• **Prompt**
Look through the lines below for the word "Lobby", and copy every line that has it.

• **Data extract**
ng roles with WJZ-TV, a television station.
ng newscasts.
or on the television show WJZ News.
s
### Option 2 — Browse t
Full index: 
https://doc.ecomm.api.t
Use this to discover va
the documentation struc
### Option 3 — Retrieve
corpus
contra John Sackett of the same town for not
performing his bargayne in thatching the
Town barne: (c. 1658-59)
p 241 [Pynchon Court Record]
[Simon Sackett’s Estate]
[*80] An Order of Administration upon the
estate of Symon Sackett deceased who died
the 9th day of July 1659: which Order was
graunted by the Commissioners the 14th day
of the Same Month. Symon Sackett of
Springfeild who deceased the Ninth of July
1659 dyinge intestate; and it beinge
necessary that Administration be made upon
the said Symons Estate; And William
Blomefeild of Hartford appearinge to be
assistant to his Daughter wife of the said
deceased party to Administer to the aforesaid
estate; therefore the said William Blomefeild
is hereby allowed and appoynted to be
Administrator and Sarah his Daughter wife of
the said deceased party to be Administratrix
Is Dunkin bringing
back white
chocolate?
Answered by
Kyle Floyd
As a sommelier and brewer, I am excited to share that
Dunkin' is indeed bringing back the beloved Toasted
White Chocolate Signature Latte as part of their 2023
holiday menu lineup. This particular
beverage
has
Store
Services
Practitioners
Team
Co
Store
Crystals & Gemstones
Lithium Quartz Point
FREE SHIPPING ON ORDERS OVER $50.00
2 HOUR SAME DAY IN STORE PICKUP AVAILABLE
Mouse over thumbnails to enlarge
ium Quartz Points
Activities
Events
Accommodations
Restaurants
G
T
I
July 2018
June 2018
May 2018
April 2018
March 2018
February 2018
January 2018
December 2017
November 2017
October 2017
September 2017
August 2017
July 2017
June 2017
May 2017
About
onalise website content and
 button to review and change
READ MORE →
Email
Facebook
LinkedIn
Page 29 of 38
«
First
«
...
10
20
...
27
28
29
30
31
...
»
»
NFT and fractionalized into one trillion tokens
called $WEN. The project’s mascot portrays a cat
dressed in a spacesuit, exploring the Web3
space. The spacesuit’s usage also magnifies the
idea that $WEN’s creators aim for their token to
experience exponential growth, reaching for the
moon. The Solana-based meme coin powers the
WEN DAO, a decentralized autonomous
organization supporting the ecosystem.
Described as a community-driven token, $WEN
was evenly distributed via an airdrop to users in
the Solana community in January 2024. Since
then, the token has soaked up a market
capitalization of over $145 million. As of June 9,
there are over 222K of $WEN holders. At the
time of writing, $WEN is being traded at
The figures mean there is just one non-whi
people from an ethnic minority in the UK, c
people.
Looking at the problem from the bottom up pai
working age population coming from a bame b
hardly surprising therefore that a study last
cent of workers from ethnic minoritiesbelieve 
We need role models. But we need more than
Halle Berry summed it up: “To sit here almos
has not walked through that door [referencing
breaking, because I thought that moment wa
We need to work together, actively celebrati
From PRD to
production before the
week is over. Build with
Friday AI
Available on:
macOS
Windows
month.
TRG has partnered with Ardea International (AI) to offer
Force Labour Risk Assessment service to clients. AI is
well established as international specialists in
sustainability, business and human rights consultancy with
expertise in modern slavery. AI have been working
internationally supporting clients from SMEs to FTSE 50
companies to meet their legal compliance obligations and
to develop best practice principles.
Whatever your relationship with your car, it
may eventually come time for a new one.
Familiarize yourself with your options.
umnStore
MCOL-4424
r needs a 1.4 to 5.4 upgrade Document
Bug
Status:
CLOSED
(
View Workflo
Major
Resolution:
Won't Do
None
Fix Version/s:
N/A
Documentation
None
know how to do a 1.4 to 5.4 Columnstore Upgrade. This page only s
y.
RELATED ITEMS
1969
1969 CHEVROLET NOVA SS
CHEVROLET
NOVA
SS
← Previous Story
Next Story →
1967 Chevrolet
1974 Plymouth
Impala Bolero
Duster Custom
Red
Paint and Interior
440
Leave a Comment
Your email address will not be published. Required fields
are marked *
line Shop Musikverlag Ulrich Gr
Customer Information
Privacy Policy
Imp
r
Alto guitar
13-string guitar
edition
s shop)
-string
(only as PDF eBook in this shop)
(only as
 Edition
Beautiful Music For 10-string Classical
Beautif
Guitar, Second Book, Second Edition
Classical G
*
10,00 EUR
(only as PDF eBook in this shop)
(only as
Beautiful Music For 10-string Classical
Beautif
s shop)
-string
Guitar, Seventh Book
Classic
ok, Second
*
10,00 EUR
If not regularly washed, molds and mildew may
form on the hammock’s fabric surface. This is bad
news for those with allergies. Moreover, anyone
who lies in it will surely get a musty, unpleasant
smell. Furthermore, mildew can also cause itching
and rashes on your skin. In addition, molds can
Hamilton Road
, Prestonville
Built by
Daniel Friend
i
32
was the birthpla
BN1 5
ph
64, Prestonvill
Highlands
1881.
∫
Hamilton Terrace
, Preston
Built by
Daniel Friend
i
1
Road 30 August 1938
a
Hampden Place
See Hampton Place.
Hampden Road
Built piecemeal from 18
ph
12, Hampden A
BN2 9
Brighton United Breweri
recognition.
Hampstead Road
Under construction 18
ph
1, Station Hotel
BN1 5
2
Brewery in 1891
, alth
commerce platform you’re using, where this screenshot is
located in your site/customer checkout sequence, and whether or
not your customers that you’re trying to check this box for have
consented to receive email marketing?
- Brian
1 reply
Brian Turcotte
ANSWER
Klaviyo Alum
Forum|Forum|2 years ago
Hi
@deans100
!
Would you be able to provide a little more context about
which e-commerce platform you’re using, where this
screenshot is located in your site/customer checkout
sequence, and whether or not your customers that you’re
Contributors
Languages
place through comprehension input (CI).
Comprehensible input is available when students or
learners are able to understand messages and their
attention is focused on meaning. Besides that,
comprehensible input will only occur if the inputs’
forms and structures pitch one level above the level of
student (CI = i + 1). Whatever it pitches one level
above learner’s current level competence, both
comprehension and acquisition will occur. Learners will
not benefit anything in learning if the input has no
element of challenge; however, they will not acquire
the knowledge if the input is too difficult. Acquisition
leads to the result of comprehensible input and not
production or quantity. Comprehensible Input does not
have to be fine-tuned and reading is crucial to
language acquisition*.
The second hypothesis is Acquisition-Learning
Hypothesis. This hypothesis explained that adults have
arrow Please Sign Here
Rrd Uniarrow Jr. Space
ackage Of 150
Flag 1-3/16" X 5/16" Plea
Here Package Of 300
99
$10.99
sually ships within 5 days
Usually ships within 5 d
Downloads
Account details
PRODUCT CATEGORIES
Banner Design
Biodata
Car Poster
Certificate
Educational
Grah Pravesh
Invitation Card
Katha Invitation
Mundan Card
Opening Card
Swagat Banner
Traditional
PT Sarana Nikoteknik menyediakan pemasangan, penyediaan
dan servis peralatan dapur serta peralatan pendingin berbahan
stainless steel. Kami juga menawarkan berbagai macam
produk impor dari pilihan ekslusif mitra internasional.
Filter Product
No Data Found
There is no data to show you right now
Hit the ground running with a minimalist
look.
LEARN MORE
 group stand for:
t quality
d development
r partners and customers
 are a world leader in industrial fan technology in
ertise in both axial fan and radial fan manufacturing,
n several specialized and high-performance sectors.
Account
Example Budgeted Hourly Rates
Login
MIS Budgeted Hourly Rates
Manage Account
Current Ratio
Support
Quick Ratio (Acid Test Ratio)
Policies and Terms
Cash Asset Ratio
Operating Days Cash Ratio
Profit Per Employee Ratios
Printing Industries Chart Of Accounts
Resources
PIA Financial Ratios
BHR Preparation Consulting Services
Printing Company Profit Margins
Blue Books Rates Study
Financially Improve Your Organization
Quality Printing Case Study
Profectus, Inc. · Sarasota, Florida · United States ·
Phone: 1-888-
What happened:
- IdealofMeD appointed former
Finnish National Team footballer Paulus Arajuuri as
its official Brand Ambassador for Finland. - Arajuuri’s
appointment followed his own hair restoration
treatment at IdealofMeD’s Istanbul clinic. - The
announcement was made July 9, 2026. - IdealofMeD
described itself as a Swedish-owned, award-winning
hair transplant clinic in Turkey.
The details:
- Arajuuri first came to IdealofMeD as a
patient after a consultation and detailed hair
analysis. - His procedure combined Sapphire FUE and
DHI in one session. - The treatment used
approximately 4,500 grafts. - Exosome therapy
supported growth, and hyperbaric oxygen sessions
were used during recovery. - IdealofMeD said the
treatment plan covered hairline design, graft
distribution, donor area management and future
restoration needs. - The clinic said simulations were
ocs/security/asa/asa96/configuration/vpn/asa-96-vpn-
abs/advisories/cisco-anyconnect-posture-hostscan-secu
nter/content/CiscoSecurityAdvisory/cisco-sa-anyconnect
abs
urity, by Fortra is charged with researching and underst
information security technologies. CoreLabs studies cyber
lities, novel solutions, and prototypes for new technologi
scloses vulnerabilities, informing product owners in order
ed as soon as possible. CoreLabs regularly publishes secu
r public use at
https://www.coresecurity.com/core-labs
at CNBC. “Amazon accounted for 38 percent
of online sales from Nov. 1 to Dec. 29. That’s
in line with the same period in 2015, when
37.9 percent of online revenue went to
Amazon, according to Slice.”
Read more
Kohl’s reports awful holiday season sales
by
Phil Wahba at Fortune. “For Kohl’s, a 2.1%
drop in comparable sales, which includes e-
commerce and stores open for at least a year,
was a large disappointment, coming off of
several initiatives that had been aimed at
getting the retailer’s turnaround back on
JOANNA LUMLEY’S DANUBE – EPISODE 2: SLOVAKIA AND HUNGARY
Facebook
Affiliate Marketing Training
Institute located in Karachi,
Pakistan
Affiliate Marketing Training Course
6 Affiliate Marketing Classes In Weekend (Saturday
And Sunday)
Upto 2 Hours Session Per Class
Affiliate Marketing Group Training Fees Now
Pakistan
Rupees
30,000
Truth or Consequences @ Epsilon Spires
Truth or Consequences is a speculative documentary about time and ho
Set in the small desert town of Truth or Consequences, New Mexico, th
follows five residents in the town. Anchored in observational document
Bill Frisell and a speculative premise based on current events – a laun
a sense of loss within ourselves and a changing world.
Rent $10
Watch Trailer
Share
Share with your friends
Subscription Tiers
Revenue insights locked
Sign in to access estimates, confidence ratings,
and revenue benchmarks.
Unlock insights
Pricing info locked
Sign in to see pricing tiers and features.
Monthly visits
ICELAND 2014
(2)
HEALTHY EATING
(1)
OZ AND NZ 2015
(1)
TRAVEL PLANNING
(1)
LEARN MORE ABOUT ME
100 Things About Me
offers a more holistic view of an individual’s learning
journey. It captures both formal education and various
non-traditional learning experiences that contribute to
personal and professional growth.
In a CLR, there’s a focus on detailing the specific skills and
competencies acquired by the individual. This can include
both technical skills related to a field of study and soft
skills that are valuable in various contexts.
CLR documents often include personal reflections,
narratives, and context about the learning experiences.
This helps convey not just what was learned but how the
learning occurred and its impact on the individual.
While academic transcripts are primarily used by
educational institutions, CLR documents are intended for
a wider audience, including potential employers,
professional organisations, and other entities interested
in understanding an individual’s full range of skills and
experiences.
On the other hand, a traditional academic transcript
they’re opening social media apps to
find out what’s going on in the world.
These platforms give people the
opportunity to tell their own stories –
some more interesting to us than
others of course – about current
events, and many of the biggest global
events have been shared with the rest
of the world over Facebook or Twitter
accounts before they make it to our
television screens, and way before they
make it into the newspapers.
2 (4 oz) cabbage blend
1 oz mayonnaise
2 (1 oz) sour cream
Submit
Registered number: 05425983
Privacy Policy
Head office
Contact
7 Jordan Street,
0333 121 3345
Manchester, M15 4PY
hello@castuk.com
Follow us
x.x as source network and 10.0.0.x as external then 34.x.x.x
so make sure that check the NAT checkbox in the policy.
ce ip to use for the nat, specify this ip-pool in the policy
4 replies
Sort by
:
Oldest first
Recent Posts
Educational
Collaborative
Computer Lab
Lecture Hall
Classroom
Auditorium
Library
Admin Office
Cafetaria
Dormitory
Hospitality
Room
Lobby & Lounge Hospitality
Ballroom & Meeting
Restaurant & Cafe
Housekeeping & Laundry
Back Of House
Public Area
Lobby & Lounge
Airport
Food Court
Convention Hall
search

• **Result of this exercise**
Lobby & Lounge Hospitality
Lobby & Lounge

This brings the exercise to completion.